The Asia-Pacific region will continue to be a cradle for technology innovation in the new year, whether it is 5G services, artificial intelligence, cloud computing or cyber security

This article can also be found in the Premium Editorial Download: CW Asia-Pacific: CW APAC: Trend Watch – CIO trends

The Asia-Pacific (APAC) region was the first to be hit by the Covid-19 coronavirus pandemic that has gripped the world for much of 2020.

Hungry for growth and keen to harness technology to leapfrog more mature markets, APAC is also expected to be the first to emerge from the pandemic, before the US and Europe, stronger than before.

Going by the predictions fleshed out by technology suppliers and analysts, the region will continue to be a cradle for technology innovation, whether it is 5G services, artificial intelligence (AI), cloud computing or cyber security.

In this round-up, we review some of the key IT trends that are likely to shape the industry in 2021.

AI becomes a must-have

In 2018 and 2019, AI-centric engagements were few and far between – they were still in the “innovation stage” as trials and small projects, according to Ecosystm, a regional technology research firm with offices in Singapore, Australia and India.

In 2020, AI has become a competitive advantage for businesses.

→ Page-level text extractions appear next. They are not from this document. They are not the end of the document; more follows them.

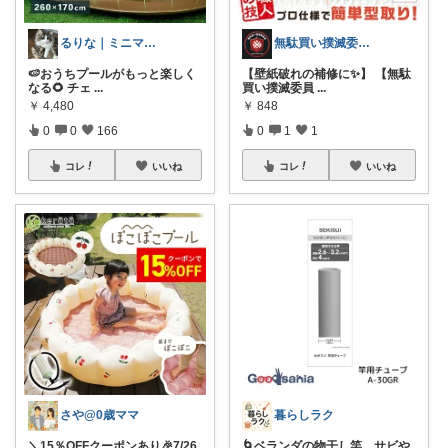
るりな｜ミニマルに暮らしたいワーママ🌱
無駄買い撲滅委員長の50代＠楽天ガチ勢
🍉おうちプールがもっと楽しく
【壁紙破れの補修に✨】 【無駄
なる🌻 チェ
...
買い撲滅委員
...
￥
4,480
￥
848
0
0
166
0
1
1
コレ
いいね
コレ
いいね
さや@0歳ママ
暮らしラク
＼15％OFFクーポンあり🎉7/26
🌀ベランダの物干し竿、サビや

With CIOs and their businesses now using AI to get ahead of their competitors, it is a matter of time before AI becomes a standard feature.

That means processes are smart “out of the box”; intelligent applications are an expectation, not the exception; and systems learn because that is how they were designed, not as an overlay.

“If your competitors are using AI today to get ahead of you, then you need to also use AI to catch up and keep up,” Ecosystm noted in a report. “In 2021, having a smart business will not get you ahead of the pack – it will move you into it.”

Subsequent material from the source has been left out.